Resource Exhaustion Attacks

Anatomy, Signals, and Hardening

Disclaimer: This post is for educational/defensive purposes. Test only on systems you own or have explicit permission to assess. Attempting any form of DoS against third-party systems without consent is illegal.

Threat model & taxonomy aka what "resource exhaustion" really means

A few months ago, one of my containers ate all the CPU on my homelab node. Everything froze, including SSH and Grafana. This led me down a rabbit hole into resource exhaustion. When we say resource exhaustion, we're talking about deliberately driving one or more bottlenecks to saturation so that latency spikes > queues explode > retries amplify > availability collapses. Resource exhaustion attacks primarily target the A component of the CIA triad.

Common targets:

  • CPU (run queue saturation, hot loops, expensive parsing, catastrophic backtracking in regex).
  • Memory (heap growth, allocator pressure, page-cache contention OOM killer).
  • Kernel objects (file descriptors, sockets, epoll/kqueue entries, conntrack table).
  • Storage and I/O (sync writes, fsync storms, small-IO amplification).
  • Network (SYN backlog, accept queue, keep-alive hoarding, slow bodies).
  • Upstream services (DB connection pools, per-tenant quota), and denial-of-wallet (autoscalers reactively spin up cost).

Modern incidents are frequently L7 complexity or concurrency bombs that look like normal traffic until they hit the wrong code path.


How pressure propagates (host > kernel > runtime > app)

  • Kernel scheduling: sustained CPU > 80–90% with long run queues (load >> cores) starves housekeeping; iowait rises; timers fire late.
  • Memory pressure: reclaim churns; refaults spike; then OOM killer selects a victim; cgroups can contain blast radius per service. (Linux cgroup v2 is the modern control plane for per-service CPU/memory/pids/io limits.) (Kernel)
  • Sockets/FDs: accept queue/backlog caps, per-proc RLIMIT_NOFILE, and app worker pools form hard ceilings; once reached, errors devolve into resets and timeouts. Kernel caps like somaxconn and SYN cookies influence survivability during bursts. (docs.kernel.org)
  • Conntrack (NAT/stateful firewalls): state table fill > packet drops; it's memory-bound and must be right-sized. (Kernel)

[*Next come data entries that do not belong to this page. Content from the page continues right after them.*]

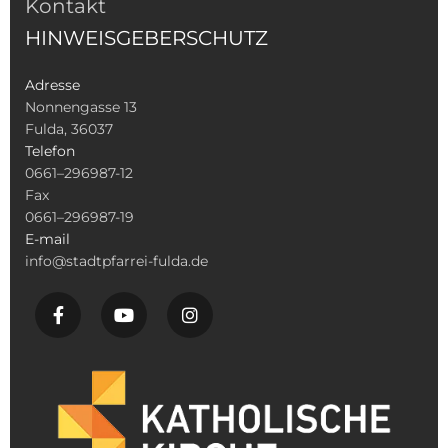
Kontakt
HINWEISGEBERSCHUTZ
Adresse
Nonnengasse 13
Fulda, 36037
Telefon
0661–296987-12
Fax
0661–296987-19
E-mail
info@stadtpfarrei-fulda.de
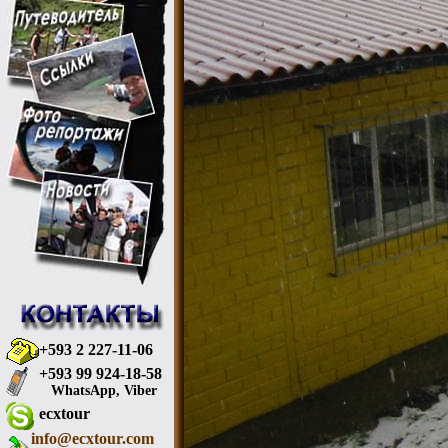
+593 2 227-11-06
+593 99 924-18-58
WhatsApp, Viber
ecxtour
info@ecxtour.com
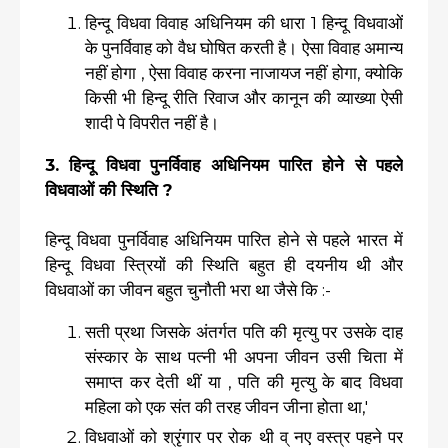
हिन्दू विधवा विवाह अधिनियम की धारा 1 हिन्दू विधवाओं
के पुनर्विवाह को वैध घोषित करती है। ऐसा विवाह अमान्य
नहीं होगा , ऐसा विवाह करना नाजायज नहीं होगा, क्योकि
किसी भी हिन्दू रीति रिवाज और कानून की व्याख्या ऐसी
शादी पे विपरीत नहीं है।
3. हिन्दू विधवा पुनर्विवाह अधिनियम पारित होने से पहले
विधवाओं की स्थिति ?
हिन्दू विधवा पुनर्विवाह अधिनियम पारित होने से पहले भारत में
हिन्दू विधवा स्त्रियों की स्थिति बहुत ही दयनीय थी और
विधवाओं का जीवन बहुत चुनौती भरा था जैसे कि :-
सती प्रथा जिसके अंतर्गत पति की मृत्यु पर उसके दाह
संस्कार के साथ पत्नी भी अपना जीवन उसी चिता में
समाप्त कर देती थीं या , पति की मृत्यु के बाद विधवा
महिला को एक संत की तरह जीवन जीना होता था,'
विधवाओं को श्रृंगार पर रोक थी व् नए वस्त्र पहने पर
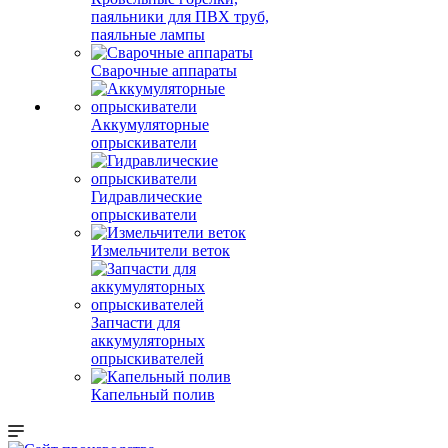
паяльники для ПВХ труб,
паяльные лампы
Сварочные аппараты
Аккумуляторные
опрыскиватели
Гидравлические
опрыскиватели
Измельчители веток
Запчасти для
аккумуляторных
опрыскивателей
Капельный полив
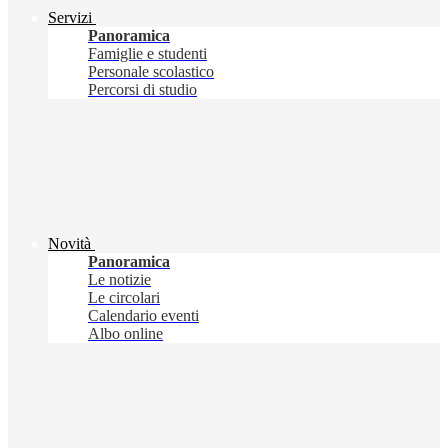
Servizi
Panoramica
Famiglie e studenti
Personale scolastico
Percorsi di studio
Novità
Panoramica
Le notizie
Le circolari
Calendario eventi
Albo online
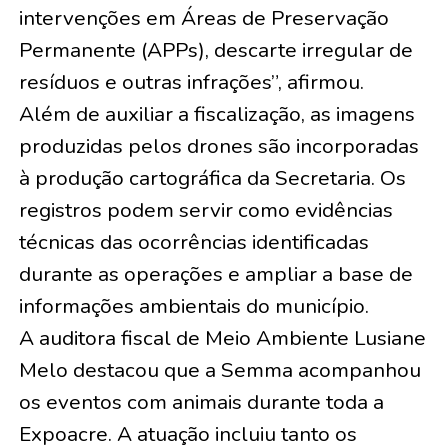
intervenções em Áreas de Preservação
Permanente (APPs), descarte irregular de
resíduos e outras infrações”, afirmou.
Além de auxiliar a fiscalização, as imagens
produzidas pelos drones são incorporadas
à produção cartográfica da Secretaria. Os
registros podem servir como evidências
técnicas das ocorrências identificadas
durante as operações e ampliar a base de
informações ambientais do município.
A auditora fiscal de Meio Ambiente Lusiane
Melo destacou que a Semma acompanhou
os eventos com animais durante toda a
Expoacre. A atuação incluiu tanto os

Signals & first responders

Host/Kernel

  • CPU: mpstat 1, pidstat -u 1, run queue length (load), context switches.
  • Memory: vmstat 1, free -m, cgroup memory.events (oom_kill, pressure), OOM logs (dmesg -T | egrep -i 'killed process|oom'). (docs.memset.com)
  • I/O: iostat -xz 1, pidstat -d 1, disk util %, avg rq size.
  • FDs: lsof | wc -l, per-proc /proc/$pid/fd.
  • Sockets: ss -s, ss -Htan state syn-recv,established,time-wait,close-wait, SYN/accept queue ratios; backlog overruns show in dmesg with SYN cookies. (Red Hat Customer Portal)
  • Conntrack: /proc/sys/net/netfilter/nf_conntrack_count, conntrack -S for adds/ins/drops. (Kernel)

Service

  • Web: 5xx rate, surge in 499/408 (client timeouts), upstream 504s, queue wait in app thread pools, rising p95–p99 tail latencies, keep-alives held open.

Two canonical exhaustion patterns

We'll reproduce (A) host-level CPU/memory pressure with a synthetic stressor and (B) an algorithmic complexity bomb (ReDoS) inside your own service, then harden.

A) Host-level pressure with stress-ng in a container

stress-ng validates that your limits, monitors, and kill paths behave as expected when a noisy neighbour or a bug goes rogue.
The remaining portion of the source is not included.